Imaging was very useful, especially non-contrast CT of the chest. Interestingly 8 of 25 patients infected with COVID-19 did not show any signs of infection on their CXR. However, all PCR confirmed patients who received CT scan revealed viral pneumonia – including three patients who had a normal CXR a few hours prior (Table 3). The potential ability for CT scan to detect COVID-19 pneumonia earlier than CXR has major implications for diagnosing persons of interest for COVID-19 and previous reports have suggested that CT can possibly alert to COVID-19 infection prior to PCR assay [9]. In fact CT chest is part of our institutional protocol to rule out COVID-19 for potential donor and recipient patients in preparation for solid organ transplantation [9-10]. Overall our data is similar to that of other studies characterizing SOT recipients with COVID-19 (AKI 25-50%, ICU stay 20-80%, ventilator support 0-39%, death 0-30%) [16-20]. In addition we hypothesized an increase in mortality in our patient population. However based on our data and propensity matched data from recent cohort studies, mortality is not significantly different. This may be attributed to the persistent immunosuppression in our population as recent studies have shown an improvement in mortality from steroid use [16]. Future studies will be required to fully delineate the role of immunosuppression in the COVID population.

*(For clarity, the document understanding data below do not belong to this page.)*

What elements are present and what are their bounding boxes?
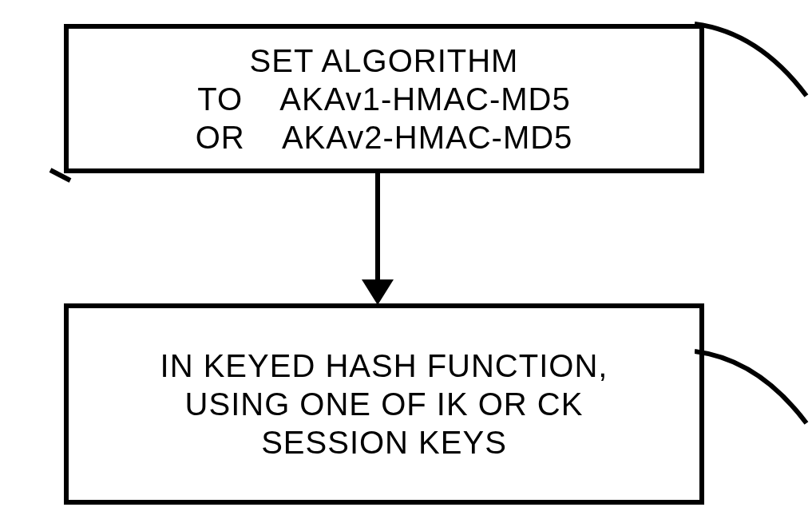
arrow-head-icon bbox=[362, 279, 394, 305]
hash-function-box: IN KEYED HASH FUNCTION, USING ONE OF IK … bbox=[64, 303, 704, 505]
arrow-shaft bbox=[375, 168, 380, 284]
box1-line2: TO AKAv1-HMAC-MD5 bbox=[197, 80, 571, 118]
connector-curve-top-icon bbox=[695, 16, 812, 104]
tick-mark-icon bbox=[46, 166, 78, 190]
box1-line1: SET ALGORITHM bbox=[250, 42, 519, 80]
algorithm-box: SET ALGORITHM TO AKAv1-HMAC-MD5 OR AKAv2… bbox=[64, 24, 704, 173]
box2-line3: SESSION KEYS bbox=[261, 423, 507, 462]
box1-line3: OR AKAv2-HMAC-MD5 bbox=[196, 118, 573, 157]
box2-line2: USING ONE OF IK OR CK bbox=[185, 385, 584, 423]
connector-curve-bottom-icon bbox=[695, 343, 812, 431]
box2-line1: IN KEYED HASH FUNCTION, bbox=[160, 347, 608, 385]
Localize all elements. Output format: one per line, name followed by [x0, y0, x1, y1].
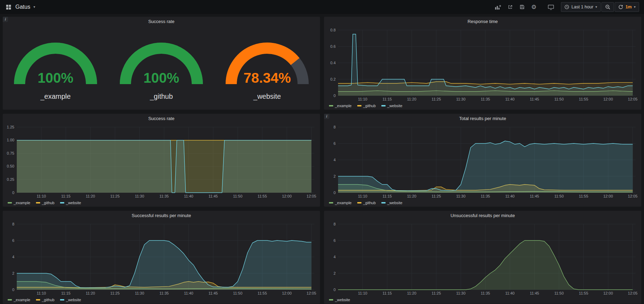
- svg-text:6: 6: [334, 238, 336, 243]
- gauge-label: _github: [149, 92, 173, 101]
- legend-item[interactable]: _website: [60, 298, 81, 302]
- navbar-actions: ⚙ Last 1 hour ▾: [492, 2, 639, 12]
- svg-text:6: 6: [334, 141, 336, 146]
- legend-item[interactable]: _example: [329, 104, 352, 108]
- monitor-icon: [548, 4, 554, 10]
- svg-text:11:45: 11:45: [530, 194, 539, 198]
- time-series-chart[interactable]: 00.250.500.751.001.2511:1011:1511:2011:2…: [3, 124, 320, 199]
- legend-series-label: _example: [14, 298, 30, 302]
- legend-item[interactable]: _website: [381, 104, 402, 108]
- svg-text:12:05: 12:05: [628, 97, 638, 101]
- legend-swatch-icon: [8, 299, 12, 301]
- panel-title[interactable]: Success rate: [3, 17, 320, 27]
- svg-text:12:00: 12:00: [282, 194, 292, 198]
- legend-item[interactable]: _github: [357, 104, 376, 108]
- svg-text:0.2: 0.2: [330, 77, 336, 81]
- svg-text:11:20: 11:20: [407, 97, 417, 101]
- dashboard-title[interactable]: Gatus: [15, 4, 30, 10]
- svg-text:11:50: 11:50: [554, 291, 564, 295]
- gear-icon: ⚙: [531, 4, 536, 10]
- svg-text:11:30: 11:30: [135, 291, 144, 295]
- dashboard-grid-icon[interactable]: [5, 3, 12, 12]
- time-range-button[interactable]: Last 1 hour ▾: [561, 2, 601, 12]
- legend-item[interactable]: _github: [36, 201, 54, 205]
- tv-mode-button[interactable]: [545, 2, 557, 12]
- legend-item[interactable]: _github: [36, 298, 54, 302]
- legend-series-label: _website: [387, 201, 402, 205]
- dashboard-grid: i Success rate 100%_example100%_github78…: [0, 14, 644, 304]
- time-series-chart[interactable]: 0246811:1011:1511:2011:2511:3011:3511:40…: [3, 221, 320, 296]
- svg-text:11:30: 11:30: [456, 291, 466, 295]
- legend-swatch-icon: [357, 202, 361, 203]
- refresh-interval-label: 1m: [625, 5, 632, 9]
- svg-text:11:50: 11:50: [233, 291, 242, 295]
- panel-success-rate-timeseries: Success rate 00.250.500.751.001.2511:101…: [2, 113, 320, 207]
- svg-text:0.25: 0.25: [7, 177, 14, 181]
- svg-text:11:10: 11:10: [37, 291, 46, 295]
- time-series-chart[interactable]: 0246811:1011:1511:2011:2511:3011:3511:40…: [324, 124, 641, 199]
- svg-text:12:05: 12:05: [628, 194, 638, 198]
- refresh-button[interactable]: 1m ▾: [615, 2, 639, 12]
- svg-text:12:00: 12:00: [603, 194, 613, 198]
- legend-swatch-icon: [60, 202, 64, 203]
- panel-title[interactable]: Total results per minute: [324, 114, 641, 124]
- svg-text:4: 4: [334, 255, 336, 259]
- svg-text:8: 8: [334, 125, 336, 129]
- svg-text:11:25: 11:25: [432, 97, 441, 101]
- svg-text:11:30: 11:30: [456, 97, 466, 101]
- svg-text:11:20: 11:20: [407, 194, 417, 198]
- gauge-value: 78.34%: [243, 70, 291, 86]
- zoom-out-button[interactable]: [601, 2, 614, 12]
- svg-text:0.6: 0.6: [330, 44, 336, 49]
- settings-button[interactable]: ⚙: [529, 2, 539, 12]
- panel-title[interactable]: Success rate: [3, 114, 320, 124]
- svg-text:11:55: 11:55: [258, 291, 267, 295]
- save-button[interactable]: [517, 2, 527, 12]
- legend-series-label: _website: [66, 298, 81, 302]
- legend-swatch-icon: [329, 202, 333, 203]
- panel-info-icon[interactable]: i: [324, 114, 329, 119]
- legend-swatch-icon: [357, 105, 361, 106]
- svg-text:0.4: 0.4: [330, 61, 336, 65]
- legend-item[interactable]: _example: [8, 201, 30, 205]
- panel-success-rate-gauges: i Success rate 100%_example100%_github78…: [2, 16, 320, 110]
- time-series-chart[interactable]: 00.20.40.60.811:1011:1511:2011:2511:3011…: [324, 27, 641, 102]
- legend-item[interactable]: _website: [329, 298, 350, 302]
- svg-text:12:00: 12:00: [282, 291, 292, 295]
- panel-title[interactable]: Response time: [324, 17, 641, 27]
- panel-title[interactable]: Successful results per minute: [3, 211, 320, 221]
- panel-info-icon[interactable]: i: [3, 17, 8, 22]
- legend-item[interactable]: _example: [329, 201, 352, 205]
- svg-text:11:55: 11:55: [579, 291, 588, 295]
- legend-item[interactable]: _website: [381, 201, 402, 205]
- svg-text:11:10: 11:10: [37, 194, 46, 198]
- share-button[interactable]: [505, 2, 515, 12]
- legend-series-label: _github: [363, 104, 376, 108]
- panel-response-time: Response time 00.20.40.60.811:1011:1511:…: [324, 16, 642, 110]
- svg-text:11:55: 11:55: [258, 194, 267, 198]
- panel-title[interactable]: Unsuccessful results per minute: [324, 211, 641, 221]
- legend-item[interactable]: _github: [357, 201, 376, 205]
- time-series-chart[interactable]: 0246811:1011:1511:2011:2511:3011:3511:40…: [324, 221, 641, 296]
- share-icon: [507, 4, 513, 10]
- svg-text:11:45: 11:45: [530, 291, 539, 295]
- svg-text:11:15: 11:15: [382, 97, 392, 101]
- svg-text:11:35: 11:35: [481, 97, 490, 101]
- svg-text:1.00: 1.00: [7, 138, 14, 142]
- add-panel-button[interactable]: [492, 2, 504, 12]
- panel-unsuccessful-results: Unsuccessful results per minute 0246811:…: [324, 210, 642, 304]
- legend-item[interactable]: _website: [60, 201, 81, 205]
- svg-text:11:20: 11:20: [86, 194, 95, 198]
- svg-text:4: 4: [334, 158, 336, 162]
- svg-text:8: 8: [12, 222, 14, 226]
- chart-legend: _example_github_website: [324, 102, 641, 110]
- svg-text:11:25: 11:25: [432, 291, 441, 295]
- svg-text:4: 4: [12, 255, 14, 259]
- legend-item[interactable]: _example: [8, 298, 30, 302]
- legend-swatch-icon: [329, 299, 333, 301]
- legend-swatch-icon: [60, 299, 64, 301]
- svg-text:11:30: 11:30: [135, 194, 144, 198]
- legend-series-label: _example: [335, 201, 352, 205]
- svg-text:6: 6: [12, 238, 14, 243]
- svg-text:11:55: 11:55: [579, 194, 588, 198]
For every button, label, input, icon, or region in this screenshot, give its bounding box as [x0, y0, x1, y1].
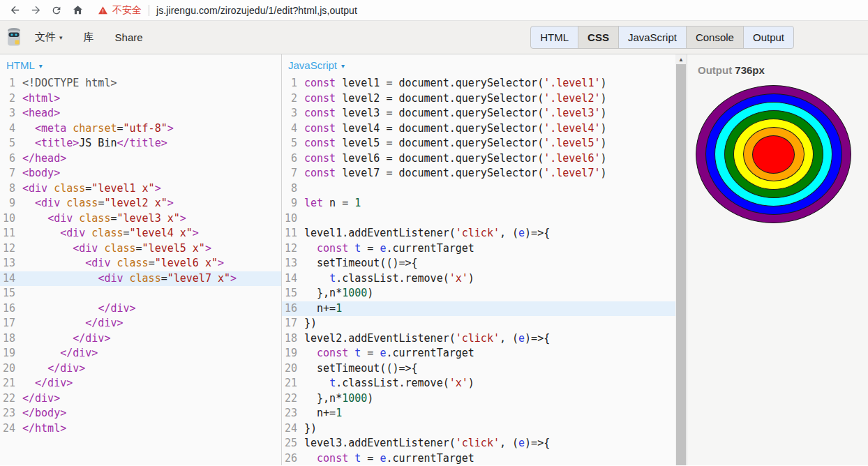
- code-line: 2const level2 = document.querySelector('…: [282, 91, 675, 107]
- menu-item-文件[interactable]: 文件▾: [35, 31, 63, 44]
- code-line: 18level2.addEventListener('click', (e)=>…: [282, 331, 675, 347]
- line-number: 23: [0, 406, 22, 421]
- tab-html[interactable]: HTML: [530, 26, 578, 49]
- code-line: 1<!DOCTYPE html>: [0, 76, 281, 91]
- menu-item-库[interactable]: 库: [84, 31, 94, 44]
- code-line: 6const level6 = document.querySelector('…: [282, 151, 675, 167]
- browser-chrome: 不安全 js.jirengu.com/zirozujedu/1/edit?htm…: [0, 0, 868, 21]
- line-number: 1: [282, 76, 304, 91]
- line-number: 5: [282, 136, 304, 151]
- line-number: 20: [282, 361, 304, 377]
- jsbin-robot-logo-icon[interactable]: [6, 27, 25, 49]
- code-line: 12 const t = e.currentTarget: [282, 241, 675, 257]
- chevron-down-icon[interactable]: ▾: [341, 62, 345, 70]
- line-number: 11: [282, 226, 304, 241]
- code-line: 5 <title>JS Bin</title>: [0, 136, 281, 151]
- line-number: 21: [282, 376, 304, 391]
- chevron-down-icon[interactable]: ▾: [39, 62, 43, 70]
- js-code-area[interactable]: 1const level1 = document.querySelector('…: [282, 76, 675, 465]
- code-line: 23 n+=1: [282, 406, 675, 421]
- html-editor-panel[interactable]: HTML ▾ 1<!DOCTYPE html>2<html>3<head>4 <…: [0, 54, 282, 465]
- code-line: 10: [282, 211, 675, 227]
- code-line: 15: [0, 286, 281, 301]
- html-code-area[interactable]: 1<!DOCTYPE html>2<html>3<head>4 <meta ch…: [0, 76, 281, 436]
- line-number: 26: [282, 451, 304, 466]
- output-ring-level1[interactable]: [696, 85, 851, 223]
- address-bar[interactable]: 不安全 js.jirengu.com/zirozujedu/1/edit?htm…: [98, 4, 357, 17]
- html-panel-title[interactable]: HTML: [6, 59, 35, 71]
- line-number: 25: [282, 436, 304, 451]
- scroll-up-icon[interactable]: ▲: [675, 54, 687, 64]
- line-number: 21: [0, 376, 22, 391]
- url-text[interactable]: js.jirengu.com/zirozujedu/1/edit?html,js…: [156, 5, 357, 16]
- jsbin-app: 不安全 js.jirengu.com/zirozujedu/1/edit?htm…: [0, 0, 868, 466]
- tab-console[interactable]: Console: [686, 26, 744, 49]
- line-number: 12: [282, 241, 304, 257]
- code-line: 9let n = 1: [282, 196, 675, 211]
- code-line: 5const level5 = document.querySelector('…: [282, 136, 675, 151]
- code-line: 23</body>: [0, 406, 281, 421]
- code-line: 8<div class="level1 x">: [0, 181, 281, 197]
- home-icon[interactable]: [67, 1, 88, 20]
- code-line: 14 t.classList.remove('x'): [282, 271, 675, 287]
- line-number: 10: [282, 211, 304, 227]
- code-line: 22</div>: [0, 391, 281, 407]
- line-number: 9: [0, 196, 22, 211]
- tab-output[interactable]: Output: [743, 26, 794, 49]
- code-line: 3const level3 = document.querySelector('…: [282, 106, 675, 121]
- line-number: 2: [0, 91, 22, 107]
- code-line: 26 const t = e.currentTarget: [282, 451, 675, 466]
- line-number: 17: [282, 316, 304, 331]
- tab-css[interactable]: CSS: [578, 26, 619, 49]
- js-scrollbar[interactable]: ▲: [675, 54, 687, 465]
- code-line: 16 n+=1: [282, 301, 675, 317]
- line-number: 10: [0, 211, 22, 227]
- forward-icon[interactable]: [25, 1, 46, 20]
- scrollbar-thumb[interactable]: [676, 64, 686, 465]
- back-icon[interactable]: [4, 1, 25, 20]
- code-line: 25level3.addEventListener('click', (e)=>…: [282, 436, 675, 451]
- code-line: 19 const t = e.currentTarget: [282, 346, 675, 361]
- output-ring-level4[interactable]: [724, 110, 823, 198]
- code-line: 8: [282, 181, 675, 197]
- not-secure-label[interactable]: 不安全: [112, 4, 142, 17]
- output-ring-level5[interactable]: [733, 119, 814, 190]
- line-number: 14: [282, 271, 304, 287]
- output-ring-level7[interactable]: [752, 135, 795, 174]
- tab-javascript[interactable]: JavaScript: [618, 26, 687, 49]
- code-line: 10 <div class="level3 x">: [0, 211, 281, 227]
- code-line: 21 t.classList.remove('x'): [282, 376, 675, 391]
- line-number: 16: [282, 301, 304, 317]
- line-number: 18: [282, 331, 304, 347]
- line-number: 4: [282, 121, 304, 137]
- output-render-area: [696, 85, 868, 223]
- panel-tabs: HTMLCSSJavaScriptConsoleOutput: [530, 26, 794, 49]
- output-ring-level2[interactable]: [705, 93, 842, 215]
- line-number: 7: [282, 166, 304, 181]
- line-number: 16: [0, 301, 22, 317]
- code-line: 7const level7 = document.querySelector('…: [282, 166, 675, 181]
- reload-icon[interactable]: [46, 1, 67, 20]
- code-line: 4const level4 = document.querySelector('…: [282, 121, 675, 137]
- line-number: 3: [282, 106, 304, 121]
- line-number: 22: [282, 391, 304, 407]
- line-number: 24: [0, 421, 22, 437]
- line-number: 4: [0, 121, 22, 137]
- line-number: 24: [282, 421, 304, 437]
- line-number: 18: [0, 331, 22, 347]
- code-line: 2<html>: [0, 91, 281, 107]
- js-panel-header[interactable]: JavaScript ▾: [282, 54, 675, 76]
- code-line: 24}): [282, 421, 675, 437]
- line-number: 15: [282, 286, 304, 301]
- not-secure-warning-icon: [98, 6, 108, 15]
- html-panel-header[interactable]: HTML ▾: [0, 54, 281, 76]
- js-editor-panel[interactable]: JavaScript ▾ 1const level1 = document.qu…: [282, 54, 675, 465]
- menu-item-Share[interactable]: Share: [115, 31, 143, 43]
- output-title: Output: [698, 64, 732, 76]
- code-line: 3<head>: [0, 106, 281, 121]
- code-line: 21 </div>: [0, 376, 281, 391]
- line-number: 15: [0, 286, 22, 301]
- js-panel-title[interactable]: JavaScript: [288, 59, 337, 71]
- output-ring-level3[interactable]: [714, 102, 832, 206]
- output-ring-level6[interactable]: [743, 127, 805, 181]
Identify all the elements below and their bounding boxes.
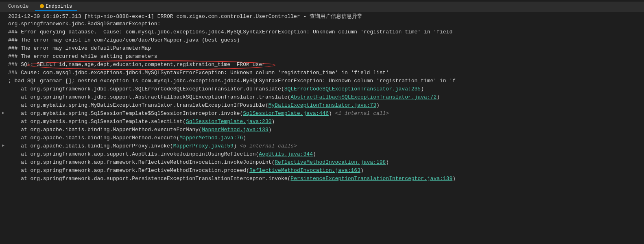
line-link-15[interactable]: MapperMethod.java:139 xyxy=(202,127,269,133)
log-line-7: ### SQL: SELECT id,name,age,dept,educati… xyxy=(0,61,644,69)
line-text-18: at org.springframework.aop.support.AopUt… xyxy=(7,151,644,157)
log-line-18: at org.springframework.aop.support.AopUt… xyxy=(0,151,644,159)
line-link-21[interactable]: PersistenceExceptionTranslationIntercept… xyxy=(290,176,452,182)
line-prefix-11: at org.springframework.jdbc.support.Abst… xyxy=(8,94,290,100)
log-line-15: at org.apache.ibatis.binding.MapperMetho… xyxy=(0,126,644,134)
line-link-11[interactable]: AbstractFallbackSQLExceptionTranslator.j… xyxy=(290,94,437,100)
close-paren: ) xyxy=(329,110,332,117)
log-line-3: ### Error querying database. Cause: com.… xyxy=(0,29,644,37)
log-line-11: at org.springframework.jdbc.support.Abst… xyxy=(0,94,644,102)
internal-calls-13: <1 internal call> xyxy=(332,110,389,117)
line-suffix-20: ) xyxy=(360,167,364,174)
line-suffix-14: ) xyxy=(272,119,275,125)
console-container: Console Endpoints 2021-12-30 16:10:57.31… xyxy=(0,0,644,244)
line-text-7: ### SQL: SELECT id,name,age,dept,educati… xyxy=(7,62,644,68)
line-prefix-20: at org.springframework.aop.framework.Ref… xyxy=(8,167,249,174)
line-text-11: at org.springframework.jdbc.support.Abst… xyxy=(7,94,644,100)
line-prefix-15: at org.apache.ibatis.binding.MapperMetho… xyxy=(8,127,202,133)
line-link-14[interactable]: SqlSessionTemplate.java:230 xyxy=(186,119,272,125)
line-text-10: at org.springframework.jdbc.support.SQLE… xyxy=(7,86,644,92)
line-link-10[interactable]: SQLErrorCodeSQLExceptionTranslator.java:… xyxy=(284,86,421,92)
line-text-13: at org.mybatis.spring.SqlSessionTemplate… xyxy=(7,110,644,117)
line-text-3: ### Error querying database. Cause: com.… xyxy=(7,29,644,35)
line-text-1: 2021-12-30 16:10:57.313 [http-nio-8888-e… xyxy=(7,13,644,20)
log-line-12: at org.mybatis.spring.MyBatisExceptionTr… xyxy=(0,102,644,110)
line-text-14: at org.mybatis.spring.SqlSessionTemplate… xyxy=(7,119,644,125)
line-suffix-12: ) xyxy=(376,102,380,108)
line-text-12: at org.mybatis.spring.MyBatisExceptionTr… xyxy=(7,102,644,108)
log-line-16: at org.apache.ibatis.binding.MapperMetho… xyxy=(0,134,644,143)
line-suffix-18: ) xyxy=(313,151,316,157)
tab-bar: Console Endpoints xyxy=(0,2,644,12)
line-suffix-16: ) xyxy=(243,135,246,141)
console-output: 2021-12-30 16:10:57.313 [http-nio-8888-e… xyxy=(0,12,644,183)
line-prefix-19: at org.springframework.aop.framework.Ref… xyxy=(8,159,275,165)
line-text-15: at org.apache.ibatis.binding.MapperMetho… xyxy=(7,127,644,133)
line-text-9: ; bad SQL grammar []; nested exception i… xyxy=(7,78,644,84)
line-text-19: at org.springframework.aop.framework.Ref… xyxy=(7,159,644,165)
log-line-17: ▶ at org.apache.ibatis.binding.MapperPro… xyxy=(0,143,644,151)
line-link-18[interactable]: AopUtils.java:344 xyxy=(259,151,313,157)
log-line-21: at org.springframework.dao.support.Persi… xyxy=(0,175,644,183)
internal-calls-17: <5 internal calls> xyxy=(237,143,297,149)
line-text-8: ### Cause: com.mysql.jdbc.exceptions.jdb… xyxy=(7,70,644,76)
line-prefix-10: at org.springframework.jdbc.support.SQLE… xyxy=(8,86,284,92)
log-line-10: at org.springframework.jdbc.support.SQLE… xyxy=(0,86,644,94)
tab-console[interactable]: Console xyxy=(3,3,33,11)
log-line-19: at org.springframework.aop.framework.Ref… xyxy=(0,159,644,167)
log-line-9: ; bad SQL grammar []; nested exception i… xyxy=(0,77,644,86)
line-suffix-21: ) xyxy=(452,176,456,182)
line-link-17[interactable]: MapperProxy.java:59 xyxy=(173,143,234,149)
log-line-14: at org.mybatis.spring.SqlSessionTemplate… xyxy=(0,118,644,126)
line-prefix-13: at org.mybatis.spring.SqlSessionTemplate… xyxy=(8,110,243,117)
line-link-12[interactable]: MyBatisExceptionTranslator.java:73 xyxy=(269,102,376,108)
line-link-13[interactable]: SqlSessionTemplate.java:446 xyxy=(243,110,329,117)
line-link-16[interactable]: MapperMethod.java:76 xyxy=(179,135,243,141)
line-prefix-17: at org.apache.ibatis.binding.MapperProxy… xyxy=(8,143,173,149)
line-suffix-11: ) xyxy=(437,94,440,100)
line-suffix-10: ) xyxy=(421,86,424,92)
log-line-8: ### Cause: com.mysql.jdbc.exceptions.jdb… xyxy=(0,69,644,77)
line-suffix-15: ) xyxy=(269,127,272,133)
log-line-13: ▶ at org.mybatis.spring.SqlSessionTempla… xyxy=(0,110,644,118)
line-text-21: at org.springframework.dao.support.Persi… xyxy=(7,176,644,182)
line-prefix-21: at org.springframework.dao.support.Persi… xyxy=(8,176,290,182)
line-text-6: ### The error occurred while setting par… xyxy=(7,53,644,59)
line-prefix-14: at org.mybatis.spring.SqlSessionTemplate… xyxy=(8,119,186,125)
log-line-4: ### The error may exist in com/zigao/com… xyxy=(0,37,644,45)
log-line-6: ### The error occurred while setting par… xyxy=(0,53,644,61)
expand-icon-17[interactable]: ▶ xyxy=(0,143,7,148)
tab-endpoints[interactable]: Endpoints xyxy=(35,3,77,11)
line-text-4: ### The error may exist in com/zigao/com… xyxy=(7,37,644,43)
line-text-2: org.springframework.jdbc.BadSqlGrammarEx… xyxy=(7,21,644,27)
line-text-20: at org.springframework.aop.framework.Ref… xyxy=(7,167,644,174)
line-prefix-18: at org.springframework.aop.support.AopUt… xyxy=(8,151,259,157)
line-text-5: ### The error may involve defaultParamet… xyxy=(7,45,644,51)
line-text-17: at org.apache.ibatis.binding.MapperProxy… xyxy=(7,143,644,149)
line-suffix-19: ) xyxy=(386,159,389,165)
line-prefix-16: at org.apache.ibatis.binding.MapperMetho… xyxy=(8,135,179,141)
line-prefix-12: at org.mybatis.spring.MyBatisExceptionTr… xyxy=(8,102,269,108)
expand-icon-13[interactable]: ▶ xyxy=(0,110,7,115)
log-line-5: ### The error may involve defaultParamet… xyxy=(0,45,644,53)
line-link-19[interactable]: ReflectiveMethodInvocation.java:198 xyxy=(275,159,386,165)
close-paren: ) xyxy=(234,143,237,149)
endpoints-icon xyxy=(40,4,44,8)
line-text-16: at org.apache.ibatis.binding.MapperMetho… xyxy=(7,135,644,141)
line-link-20[interactable]: ReflectiveMethodInvocation.java:163 xyxy=(249,167,360,174)
log-line-20: at org.springframework.aop.framework.Ref… xyxy=(0,167,644,175)
log-line-2: org.springframework.jdbc.BadSqlGrammarEx… xyxy=(0,20,644,29)
log-line-1: 2021-12-30 16:10:57.313 [http-nio-8888-e… xyxy=(0,12,644,20)
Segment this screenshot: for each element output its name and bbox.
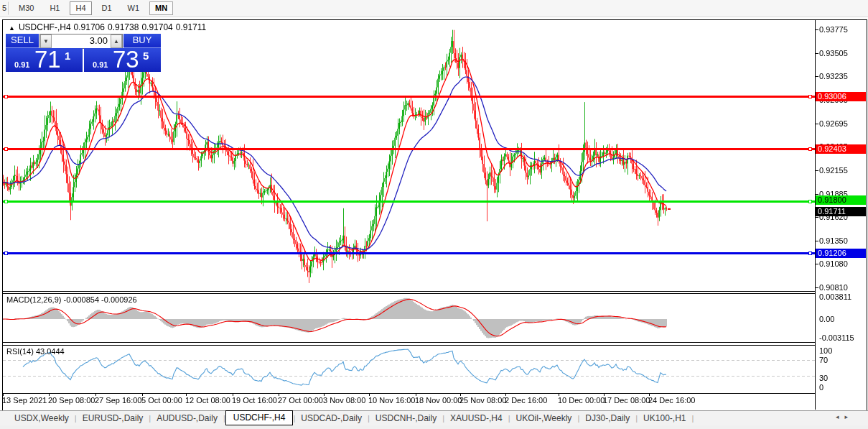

We noticed that there was a large racial and ethnic disparity amongst our patients. The entire cohort consisted of minorities (non-Caucasian race or Hispanic or Latino ethnicity). This prompted our team to examine racial/ethnic characteristics of our baseline transplant population for comparison and found a significant increase in the proportion of minorities in our COVID cohort compared to the pre-pandemic transplant population. This inequality is reflected in previous studies, including one from the CDC showing a 4-5x higher hospitalization rate for COVID-19 infections in Hispanic, African-American, and for American Indian or Alaska Natives compared to Non-Hispanic White or Asian people [12]. In addition, 72% of our infected patients had Medicare or Medicaid as their primary health insurance – compared to our baseline of 62%. This increase was found to be non-significant using Fisher exact analysis, potentially reflecting an underpowered sample size.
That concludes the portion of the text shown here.